Is there a simple explanation for Fermi-Dirac statistics?

[YoungPhysicist]

Is there a simple explanation for fermi-dirac statistics? I can't understand how a particle can "follow" a statistic.

 

[Orodruin]

That is not a question of a single particle, it is a question of how a collection of identical particles behave statistically. Ultimately, this is settled by experiment, but the underlying reason half-integer spin particles follow FD statistics is laid out in the spin-statistics theorem.

 

[YoungPhysicist]

So what fundamentally makes fermions and bosons different?

 

[Orodruin]

Fermions follow FD statistics and bosons BE statistics. But that is not the question I believe you really want to ask. I believe that the question you want to ask is "Why are half-integer spin particles fermions and integer spin particles bosons?" This, again, is laid out in the derivation of the spin-statistics theorem, see, e.g., https://en.wikipedia.org/wiki/Spin–statistics_theorem , and is ultimately connected to the behaviour under the exchange of particles.

 

[YoungPhysicist]

Thanks man. I'll check it out.

 

[ZapperZ]

Is there a simple explanation for fermi-dirac statistics?
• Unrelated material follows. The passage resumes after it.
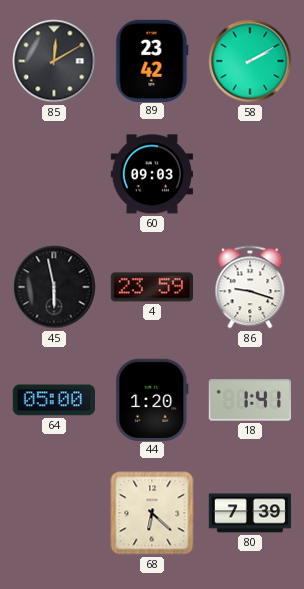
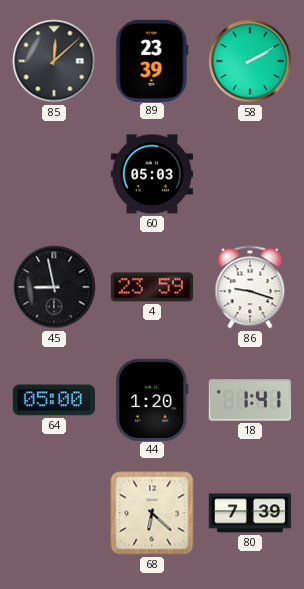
85: 12:10 -> 12:08
89: 23:42 -> 23:39
60: 09:03 -> 05:03
45: 5:58 -> 8:58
I can't understand how a particle can "follow" a statistic.

I think your question here exhibits a deeper issue than simply the Fermi-Dirac statistics.

The world that you see around you arises out of the collective behavior of a gazillion particles. You never deal with just one, or a few particles or interactions. Now, it is impossible to know the dynamics of every single one of these particles. So instead, we find a description of their collective behavior, and we find that in many instances, this collective description works quite adequately. This is the "statistics" that we are talking about.

You also do not need to delve into quantum physics to talk about statistics of particles. The basic thermodynamics laws are based on the classical description of particles via the Maxwell-Boltzmann statistics. So even before QM, we are already well-aware of statistical mechanics.

Zz.

 

[anorlunda]

I think the simple thing you seek without a course in QM is included in the spin statistics page that @Orodruin already linked.

Bosons are particles whose wavefunction is symmetric under such an exchange or permutation, so if we swap the particles the wavefunction does not change. Fermions are particles whose wavefunction is antisymmetric, so under such a swap the wavefunction gets a minus sign, meaning that the amplitude for two identical fermions to occupy the same state must be zero. This is the Pauli exclusion principle: two identical fermions cannot occupy the same state. This rule does not hold for bosons.

From that "simple" difference, the statistics arise.